----- Information given -----
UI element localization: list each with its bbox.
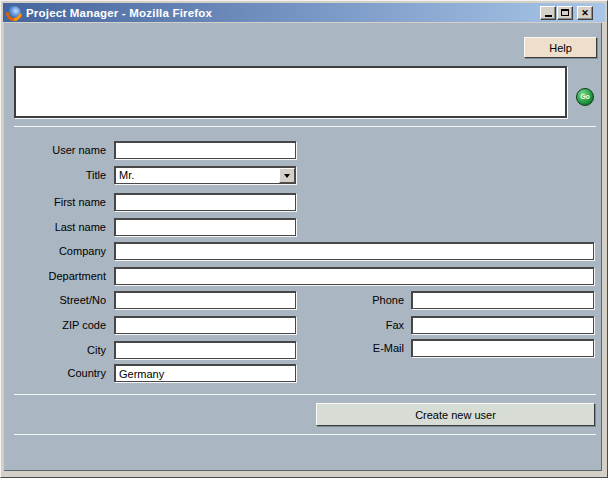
fax-input[interactable] bbox=[411, 316, 594, 334]
divider-top bbox=[14, 126, 596, 127]
close-button[interactable]: ✕ bbox=[577, 6, 593, 20]
application-window: Project Manager - Mozilla Firefox ✕ Help… bbox=[0, 0, 608, 478]
window-title: Project Manager - Mozilla Firefox bbox=[26, 7, 540, 19]
country-input[interactable] bbox=[114, 364, 296, 382]
title-label: Title bbox=[6, 166, 106, 184]
firefox-icon bbox=[6, 5, 22, 21]
fax-label: Fax bbox=[334, 316, 404, 334]
department-label: Department bbox=[6, 267, 106, 285]
email-label: E-Mail bbox=[334, 339, 404, 357]
firefox-fox-icon bbox=[3, 1, 26, 24]
street-input[interactable] bbox=[114, 291, 296, 309]
company-input[interactable] bbox=[114, 242, 594, 260]
title-select-arrow-button[interactable] bbox=[279, 168, 295, 183]
user-name-input[interactable] bbox=[114, 141, 296, 159]
maximize-icon bbox=[561, 9, 569, 16]
department-input[interactable] bbox=[114, 267, 594, 285]
first-name-input[interactable] bbox=[114, 193, 296, 211]
chevron-down-icon bbox=[284, 174, 290, 178]
close-icon: ✕ bbox=[581, 8, 589, 18]
user-name-label: User name bbox=[6, 141, 106, 159]
email-input[interactable] bbox=[411, 339, 594, 357]
zip-label: ZIP code bbox=[6, 316, 106, 334]
street-label: Street/No bbox=[6, 291, 106, 309]
create-new-user-button[interactable]: Create new user bbox=[316, 403, 595, 426]
minimize-button[interactable] bbox=[540, 6, 556, 20]
zip-input[interactable] bbox=[114, 316, 296, 334]
phone-label: Phone bbox=[334, 291, 404, 309]
minimize-icon bbox=[545, 15, 552, 17]
divider-above-submit bbox=[14, 394, 596, 395]
title-select-value: Mr. bbox=[119, 168, 134, 183]
last-name-input[interactable] bbox=[114, 218, 296, 236]
window-content: Help Go User name Title First name Last … bbox=[4, 23, 602, 471]
phone-input[interactable] bbox=[411, 291, 594, 309]
divider-below-submit bbox=[14, 434, 596, 435]
city-input[interactable] bbox=[114, 341, 296, 359]
address-input[interactable] bbox=[14, 66, 567, 118]
window-controls: ✕ bbox=[540, 6, 593, 20]
first-name-label: First name bbox=[6, 193, 106, 211]
titlebar: Project Manager - Mozilla Firefox ✕ bbox=[3, 3, 605, 22]
last-name-label: Last name bbox=[6, 218, 106, 236]
city-label: City bbox=[6, 341, 106, 359]
country-label: Country bbox=[6, 364, 106, 382]
help-button[interactable]: Help bbox=[524, 37, 597, 58]
company-label: Company bbox=[6, 242, 106, 260]
go-button[interactable]: Go bbox=[576, 88, 594, 106]
title-select[interactable]: Mr. bbox=[114, 166, 296, 184]
maximize-button[interactable] bbox=[557, 6, 573, 20]
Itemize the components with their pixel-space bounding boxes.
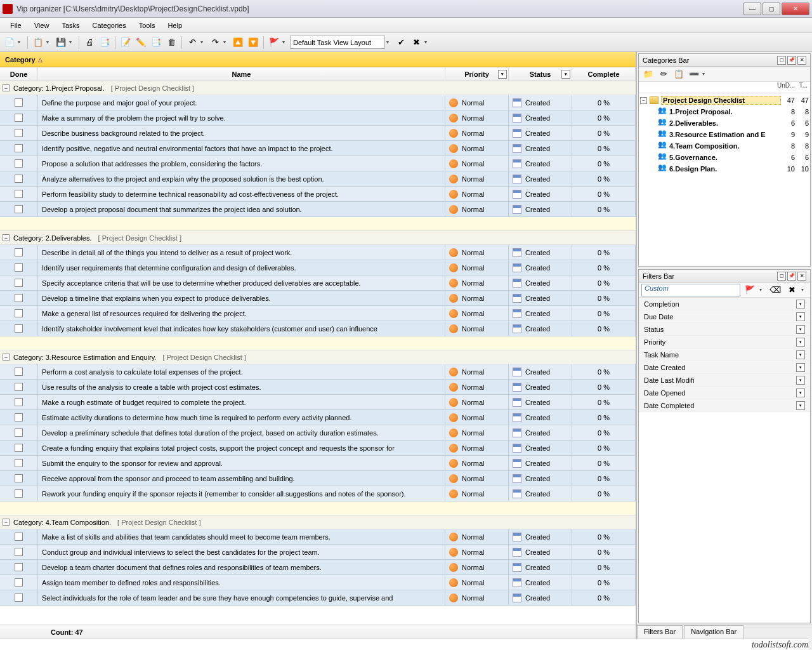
filter-row[interactable]: Due Date▾ (639, 310, 810, 323)
task-row[interactable]: Develop a project proposal document that… (0, 202, 636, 217)
redo-icon[interactable]: ↷ (208, 36, 222, 50)
tree-item[interactable]: 5.Governance.66 (640, 152, 809, 163)
filter-row[interactable]: Status▾ (639, 323, 810, 336)
dropdown-icon[interactable]: ▾ (796, 401, 805, 410)
edit-category-icon[interactable]: ✏ (657, 67, 671, 81)
menu-tools[interactable]: Tools (133, 20, 162, 31)
cell-done[interactable] (0, 545, 38, 559)
cell-done[interactable] (0, 275, 38, 290)
filter-button[interactable]: ▾ (561, 70, 570, 79)
restore-icon[interactable]: ◻ (777, 56, 786, 65)
checkbox[interactable] (15, 294, 23, 302)
checkbox[interactable] (15, 594, 23, 602)
filter-row[interactable]: Completion▾ (639, 298, 810, 310)
dropdown-icon[interactable]: ▾ (386, 39, 393, 45)
maximize-button[interactable]: ◻ (763, 3, 780, 15)
checkbox[interactable] (15, 489, 23, 498)
close-panel-icon[interactable]: ✕ (797, 272, 806, 281)
collapse-icon[interactable]: − (3, 519, 10, 526)
dropdown-icon[interactable]: ▾ (702, 71, 709, 77)
dropdown-icon[interactable]: ▾ (796, 325, 805, 334)
cell-done[interactable] (0, 245, 38, 260)
cell-done[interactable] (0, 380, 38, 394)
restore-icon[interactable]: ◻ (777, 272, 786, 281)
cell-done[interactable] (0, 410, 38, 425)
checkbox[interactable] (15, 413, 23, 421)
checkbox[interactable] (15, 114, 23, 122)
filter-row[interactable]: Date Opened▾ (639, 387, 810, 399)
checkbox[interactable] (15, 444, 23, 452)
checkbox[interactable] (15, 459, 23, 467)
print-icon[interactable]: 🖨 (82, 36, 96, 50)
checkbox[interactable] (15, 159, 23, 168)
checkbox[interactable] (15, 129, 23, 137)
filter-preset-select[interactable]: Custom (641, 284, 740, 296)
category-group-header[interactable]: Category △ (0, 52, 636, 67)
task-row[interactable]: Identify stakeholder involvement level t… (0, 321, 636, 336)
cell-done[interactable] (0, 202, 38, 216)
dropdown-icon[interactable]: ▾ (796, 312, 805, 321)
dropdown-icon[interactable]: ▾ (796, 338, 805, 347)
flag-icon[interactable]: 🚩 (267, 36, 281, 50)
col-done[interactable]: Done (0, 67, 38, 81)
cell-done[interactable] (0, 291, 38, 305)
task-row[interactable]: Rework your funding enquiry if the spons… (0, 486, 636, 501)
collapse-icon[interactable]: − (640, 97, 647, 104)
task-row[interactable]: Develop a timeline that explains when yo… (0, 291, 636, 306)
task-row[interactable]: Use results of the analysis to create a … (0, 380, 636, 395)
delete-icon[interactable]: 🗑 (164, 36, 178, 50)
dropdown-icon[interactable]: ▾ (796, 350, 805, 359)
task-row[interactable]: Perform feasibility study to determine t… (0, 187, 636, 202)
task-row[interactable]: Make a general list of resources require… (0, 306, 636, 321)
filter-row[interactable]: Date Last Modifi▾ (639, 374, 810, 387)
cell-done[interactable] (0, 187, 38, 201)
cell-done[interactable] (0, 364, 38, 379)
new-task-icon[interactable]: 📝 (119, 36, 133, 50)
checkbox[interactable] (15, 533, 23, 541)
menu-categories[interactable]: Categories (86, 20, 133, 31)
pin-icon[interactable]: 📌 (787, 272, 796, 281)
dropdown-icon[interactable]: ▾ (282, 39, 289, 45)
group-row[interactable]: −Category: 4.Team Composition.[ Project … (0, 515, 636, 529)
task-row[interactable]: Make a summary of the problem the projec… (0, 110, 636, 126)
filter-row[interactable]: Priority▾ (639, 336, 810, 348)
tree-item[interactable]: 2.Deliverables.66 (640, 117, 809, 129)
cell-done[interactable] (0, 471, 38, 486)
checkbox[interactable] (15, 563, 23, 571)
group-row[interactable]: −Category: 3.Resource Estimation and Enq… (0, 350, 636, 364)
checkbox[interactable] (15, 205, 23, 213)
new-file-icon[interactable]: 📄 (3, 36, 16, 50)
cell-done[interactable] (0, 441, 38, 455)
task-row[interactable]: Assign team member to defined roles and … (0, 575, 636, 590)
menu-view[interactable]: View (28, 20, 56, 31)
task-row[interactable]: Define the purpose and major goal of you… (0, 95, 636, 110)
layout-select[interactable] (290, 36, 385, 49)
filter-row[interactable]: Date Created▾ (639, 361, 810, 374)
clear-icon[interactable]: ✖ (409, 36, 423, 50)
checkbox[interactable] (15, 309, 23, 317)
close-panel-icon[interactable]: ✕ (797, 56, 806, 65)
cell-done[interactable] (0, 156, 38, 171)
print-preview-icon[interactable]: 📑 (98, 36, 112, 50)
cell-done[interactable] (0, 321, 38, 336)
undo-icon[interactable]: ↶ (185, 36, 199, 50)
task-row[interactable]: Analyze alternatives to the project and … (0, 171, 636, 187)
move-down-icon[interactable]: 🔽 (246, 36, 260, 50)
cell-done[interactable] (0, 395, 38, 409)
tree-item[interactable]: 4.Team Composition.88 (640, 140, 809, 152)
checkbox[interactable] (15, 428, 23, 437)
cell-done[interactable] (0, 456, 38, 470)
minimize-button[interactable]: — (743, 3, 761, 15)
dropdown-icon[interactable]: ▾ (223, 39, 230, 45)
dropdown-icon[interactable]: ▾ (46, 39, 53, 45)
category-tree[interactable]: −Project Design Checklist47471.Project P… (639, 93, 810, 266)
group-row[interactable]: −Category: 1.Project Proposal.[ Project … (0, 81, 636, 95)
checkbox[interactable] (15, 383, 23, 391)
new-category-icon[interactable]: 📁 (641, 67, 655, 81)
filter-row[interactable]: Date Completed▾ (639, 399, 810, 412)
dropdown-icon[interactable]: ▾ (759, 287, 766, 293)
task-row[interactable]: Create a funding enquiry that explains t… (0, 441, 636, 456)
checkbox[interactable] (15, 324, 23, 333)
collapse-icon[interactable]: − (3, 234, 10, 241)
col-status[interactable]: Status▾ (509, 67, 572, 81)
-----
#### Problem requirements
Where a line of the records above holds the word "enquiry", copy that line.

#### Reply
task-row[interactable]: Rework your funding enquiry if the spons… (0, 486, 636, 501)
task-row[interactable]: Create a funding enquiry that explains t… (0, 441, 636, 456)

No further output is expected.